Curta de animação foi proposto
Para que o projeto não fosse interrompido, decidiu-se readequá-lo – com a verba da Lei Estadual seria realizada a parte em animação. Caso o longa não fosse realizado por causa das dificuldades de acesso a recursos federais, a animação poderia se tornar curta-metragem.
“Tentamos viabilizar, mas não há na Secult pessoas especializadas no entendimento do setor audiovisual”, afirma Simone Matos. Nas trocas de e-mails, ela diz, os retornos eram “completas distorções e incompreensão do conceito básico do projeto”.
''Está muito difícil alçar grandes voos. Desde que o governo Bolsonaro entrou e o (Partido) Novo em Minas, apoiando o Bolsonaro, a gente (produtores culturais) só se defende, não produzimos mais. A postura de inquisição é permanente%u201D
Simone Matos, administradora da Quimera Filmes
O custo administrativo de um projeto não pode ultrapassar 15% do valor total. “Dentro da história de ficção, há um advogado que faz parte da animação”, conta Simone. Pois numa das trocas de e-mails, segundo a produtora, a Secult dizia que o custo de administração superava os 15% permitidos por lei, pois havia dois advogados listados. Um era o advogado da própria Quimera; o outro, o personagem da animação.

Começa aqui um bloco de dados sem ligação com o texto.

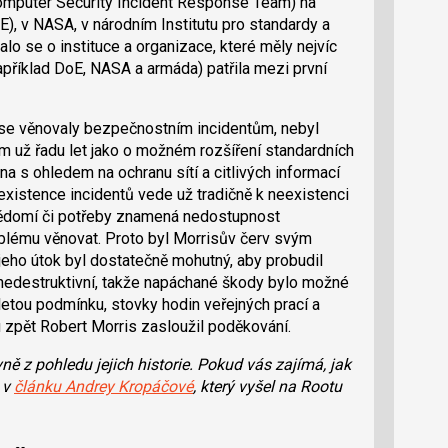
(Computer Security Incident Response Team) na
), v NASA, v národním Institutu pro standardy a
lo se o instituce a organizace, které měly nejvíc
například DoE, NASA a armáda) patřila mezi první
y se věnovaly bezpečnostním incidentům, nebyl
m už řadu let jako o možném rozšíření standardních
na s ohledem na ochranu sítí a citlivých informací
xistence incidentů vede už tradičně k neexistenci
ědomí či potřeby znamená nedostupnost
blému věnovat. Proto byl Morrisův červ svým
eho útok byl dostatečně mohutný, aby probudil
ě nedestruktivní, takže napáchané škody bylo možné
letou podmínku, stovky hodin veřejných prací a
u zpět Robert Morris zasloužil poděkování.
ě z pohledu jejich historie. Pokud vás zajímá, jak
 v
článku Andrey Kropáčové
, který vyšel na Rootu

Em 15 de setembro de 2021, três meses depois de a Quimera solicitar a readequação do projeto, chegou a seguinte resposta da Secult: a mudança não havia sido aprovada porque a documentação solicitada nas diligências deveria ser enviada “em arquivo único digitalizado”. Uma semana mais tarde, Simone e Ratton enviaram e-mail à pasta informando que devolveriam o dinheiro.
“No momento em que profissionais de cultura enfrentam enormes dificuldades para sobreviver e produzir, a morosidade, o descaso e a falta de consideração nos levam a desistir do projeto ‘Não abuse’. É a primeira vez na história de mais de 30 anos da produtora Quimera Filmes, responsável por inúmeras produções marcantes para o estado de Minas Gerais, que desistimos de um projeto com recursos em conta”, escreveu a dupla.
O valor devolvido, R$ 549 mil, é superior aos R$ 475 mil recebidos em 2018 por causa do rendimento dos recursos nesse período.
Por meio de sua assessoria de imprensa, a Secult afirma que “como não houve solicitação de readequação e/ou prorrogação de prazo de execução devidamente aprovado em tempo hábil, conforme previsto na legislação, bem como alteração do objeto do projeto, não houve autorização para dar prosseguimento, uma vez que a proposta não seria executada conforme aprovação do projeto original, mudando, inclusive, a categoria de aprovação prevista em lei.”
Desgaste emocional
“Perdemos a paciência”, diz Ratton. “Apesar de estar vivendo uma situação difícil, percebemos que nosso desgaste emocional vinha sendo muito maior. Acreditamos que um filme como este, dirigido ao público adolescente, tem a maior importância. Mas não foi (assim) para a Secult, que se importa com questões burocráticas menores, com desconfiança e desprezo. A política de cultura do estado de Minas Gerais é uma política bolsonarista, não tenho a menor dúvida”, critica o cineasta.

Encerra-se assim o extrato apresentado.